Дружба была заключена на вечные времена, и новоявленные друзья стали наслаждаться полнейшим доверием друг к другу — по всем делам и расчетам. В долгие осенние и зимние вечера они задумчиво и рассудительно решали общие и даже семейные вопросы, вплоть до того, что и Александра Ивановича взяли в переборку, и Федор Михайлович, сокрушаясь о его поведении, всячески уберегал его от компании городских прозябателей и бутылочников, с которыми тот сбился с дороги и нещадно губил свое здоровье.

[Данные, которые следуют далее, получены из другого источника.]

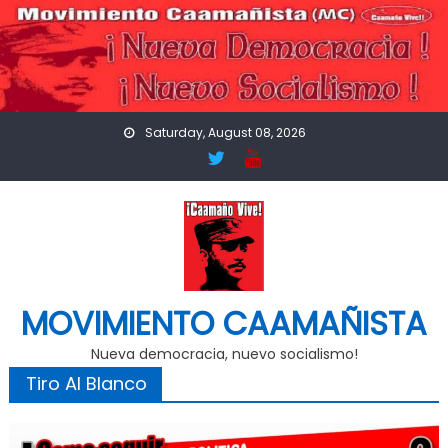
Skip
to
content
Saturday, August 08, 2026
MOVIMIENTO CAAMAÑISTA
Nueva democracia, nuevo socialismo!
Tiro Al Blanco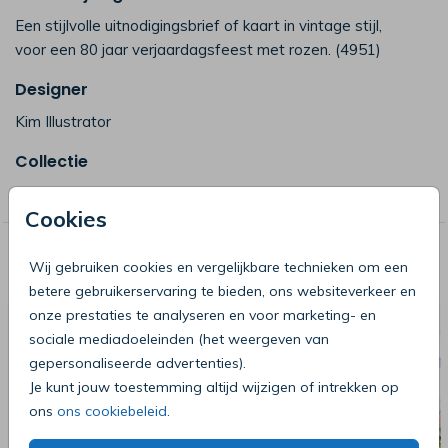
Een stijlvolle uitnodigingsbrief of kaart in vintage stijl,
voor een 80 jaar verjaardagsfeest met rozen. (4951)
Designer
Kim Illustrator
Collectie
80 jaar uitnodiging maken - tachtig
Cookies
Deze producten zijn wellicht ook iets
Wij gebruiken cookies en vergelijkbare technieken om een
voor je
betere gebruikerservaring te bieden, ons websiteverkeer en
onze prestaties te analyseren en voor marketing- en
sociale mediadoeleinden (het weergeven van
gepersonaliseerde advertenties).
Je kunt jouw toestemming altijd wijzigen of intrekken op
ons
ons cookiebeleid
.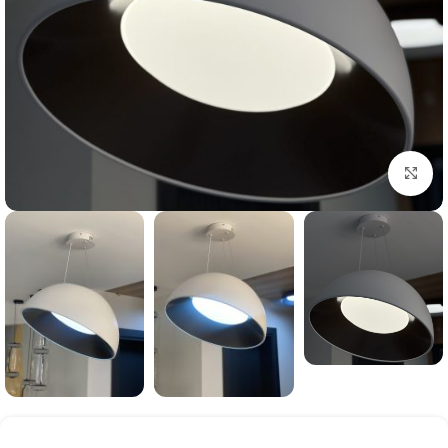
بزرگنمایی تصویر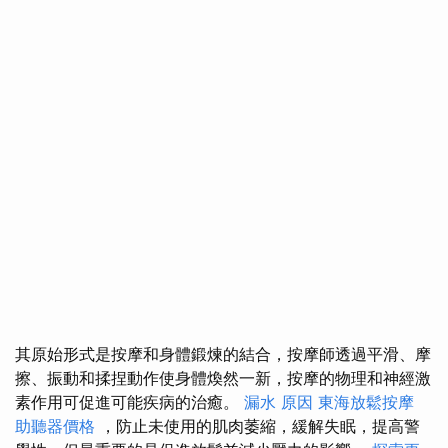
其原始形式是按摩和身體鍛煉的結合，按摩師透過平滑、摩
擦、振動和揉捏動作使身體煥然一新，按摩的物理和神經激
素作用可促進可能疾病的治癒。
漏水 原因
東海放鬆按摩
助聽器價格
，防止未使用的肌肉萎縮，緩解失眠，提高警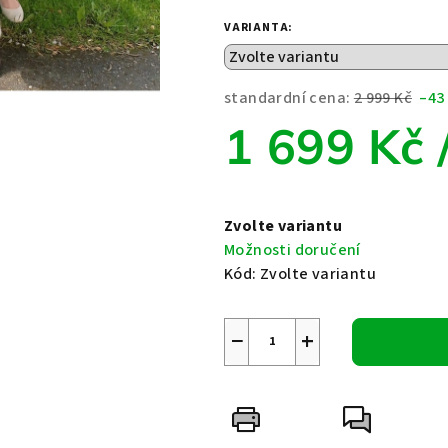
VARIANTA:
standardní cena:
2 999 Kč
–43
1 699 Kč
Měrná
cena:
Zvolte variantu
Možnosti doručení
Kód:
Zvolte variantu
−
+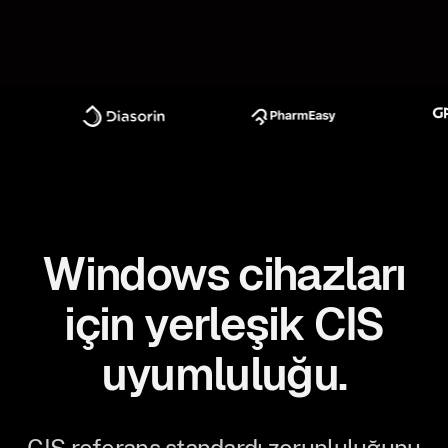
Windows cihazları
için yerleşik CIS
uyumluluğu.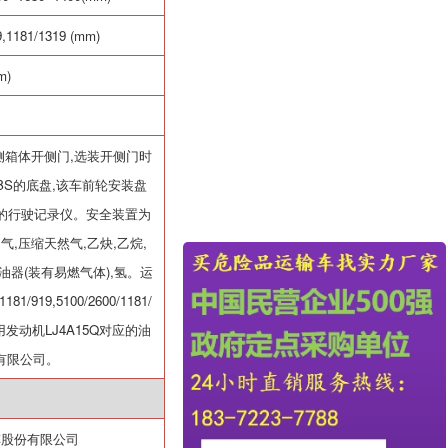
9,1181/1319 (mm)
m)
侧箱体开侧门
,
选装开侧门时
BS
的底盘
,
该车前轮安装盘
的行驶记录仪。安全装置为
油气
,
压缩天然气
,
乙炔
,
乙烷
,
油器
(
装有易燃气体
),
氢。运
1181/919,5100/2600/1181/
用发动机
LJ4A15Q
对应的油
有限公司。
车股份有限公司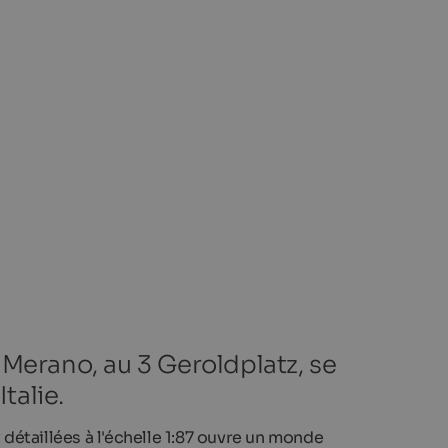
Merano, au 3 Geroldplatz, se
talie.
détaillées à l'échelle 1:87 ouvre un monde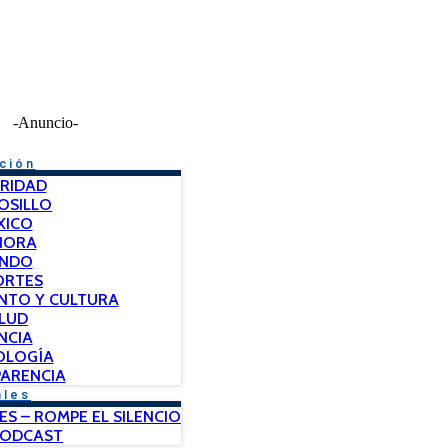
-Anuncio-
ción
RIDAD
OSILLO
XICO
NORA
NDO
ORTES
NTO Y CULTURA
LUD
NCIA
OLOGÍA
ARENCIA
ales
ES – ROMPE EL SILENCIO
PODCAST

— Да сто́ит ли водиться с этим народом?! — уговаривал Федор Михайлович незадачливого друга. — Можно ли сносить их злословие и все мизерные дела? — не уставая и с упреками твердил он. — Воротитесь! — не раз кричал он вдогонку удалявшемуся Александру Ивановичу, зная, что тот направляется к завлекавшим его пьяницам и плутам. — Опомнитесь, дорогой друг, вы ведь отец. У вас достойнейшая жена, — наставлял он. — Не губите их! И душу свою не грязните! Помилосердствуйте! — И Александр Иванович даже в хмельном виде иной раз страшился наставительных слов и беспрекословных уговоров Федора Михайловича и виновато поворачивал домой, покорный его голосу и устыдившись своих слабостей. И ни один лекарь, запрещавший ему ввиду развивавшейся чахотки пить, не имел такого влияния на него, как Федор Михайлович.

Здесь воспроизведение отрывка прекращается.